Mme Michèle Cotta a rejoint cette observation, en prenant l'exemple des violences faites aux femmes, tout en reconnaissant que le traitement de ces violences par les médias avait contribué à les réduire. Elle a relativisé le phénomène de « victimisation », en soulignant que les médias assuraient une bonne couverture des grandes vedettes sportives féminines, des femmes chefs d'entreprise ou encore des femmes ministres. S'agissant de la nomination de femmes à des postes ministériels, elle a noté qu'elle était désormais considérée de manière positive, et non plus comme le « fait du prince ». Elle a souligné les progrès de la parité en politique, où la situation des femmes est désormais plus favorable que dans le monde des affaires ou des médias.
Mme Christiane Kammermann a noté avec satisfaction la banalisation de la nomination de femmes comme ministre et les progrès de la parité dans de nombreuses professions, évoquant, par exemple, les femmes militaires ou médecins.
Mme Michèle Cotta a cependant estimé que ces progrès ne devaient pas conduire à un relâchement de la vigilance à l'égard de la question de l'égalité professionnelle, en soulignant les reculs parfois constatés dans certains secteurs.
Interrogée par Mme Gisèle Printz sur le problème des inégalités salariales, Mme Michèle Cotta a précisé que l'égalité salariale était en principe respectée dans la profession de journaliste, tout en faisant observer que les indemnités liées aux responsabilités, plus souvent attribuées aux hommes, avaient pour conséquence de créer des inégalités qui vont en s'aggravant au fil de la carrière.
Mme Gisèle Gautier, présidente , a souligné la corrélation existant entre l'insuffisance de la présence des femmes dans les instances de décision des médias et le déséquilibre du traitement des sujets dans l'information.
Mme Michèle Cotta a estimé que ce déséquilibre du contenu de l'information en défaveur des femmes n'était que le reflet de leur présence plus faible aux responsabilités dans l'ensemble de la société.
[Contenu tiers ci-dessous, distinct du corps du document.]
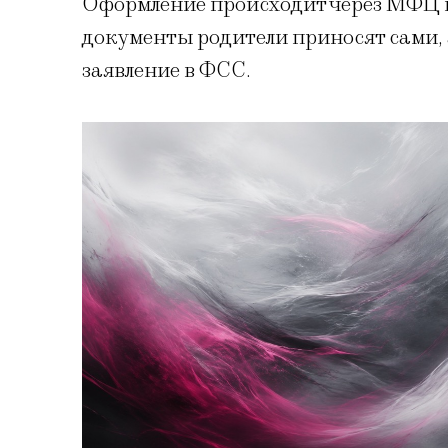
Оформление происходит через МФЦ и
документы родители приносят сами,
заявление в ФСС.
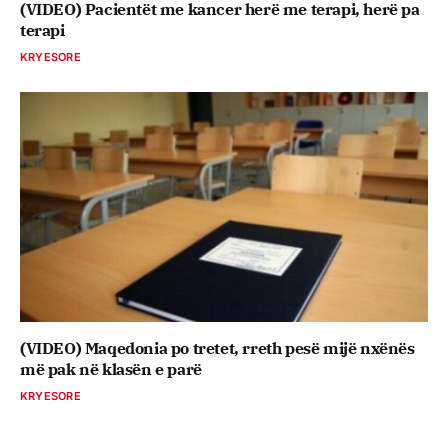
(VIDEO) Pacientët me kancer herë me terapi, herë pa
terapi
KRYESORE
(VIDEO) Maqedonia po tretet, rreth pesë mijë nxënës
më pak në klasën e parë
KRYESORE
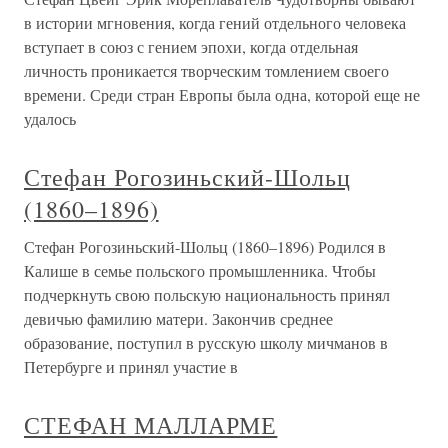
в истории мгновения, когда гений отдельного человека
вступает в союз с гением эпохи, когда отдельная
личность проникается творческим томлением своего
времени. Среди стран Европы была одна, которой еще не
удалось
Стефан Рогозиньский-Шольц
(1860–1896)
Стефан Рогозиньский-Шольц (1860–1896) Родился в
Калише в семье польского промышленника. Чтобы
подчеркнуть свою польскую национальность принял
девичью фамилию матери. Закончив среднее
образование, поступил в русскую школу мичманов в
Петербурге и принял участие в
СТЕФАН МАЛЛАРМЕ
Par ailleurs, elle a souhaité que les femmes soient davantage incitées à occuper des postes de responsabilité sur le plan financier.
Enfin, Mme Gisèle Gautier, présidente , a évoqué l'idée de proposer la création d'un prix officiel tendant à récompenser une entreprise de médias dont le comportement serait exemplaire en matière de parité entre les femmes et les hommes.
Mme Michèle Cotta a approuvé cette proposition, tout en faisant observer qu'il conviendrait d'exclure de l'éligibilité à ce prix les entreprises de la presse féminine, où les femmes sont traditionnellement très présentes.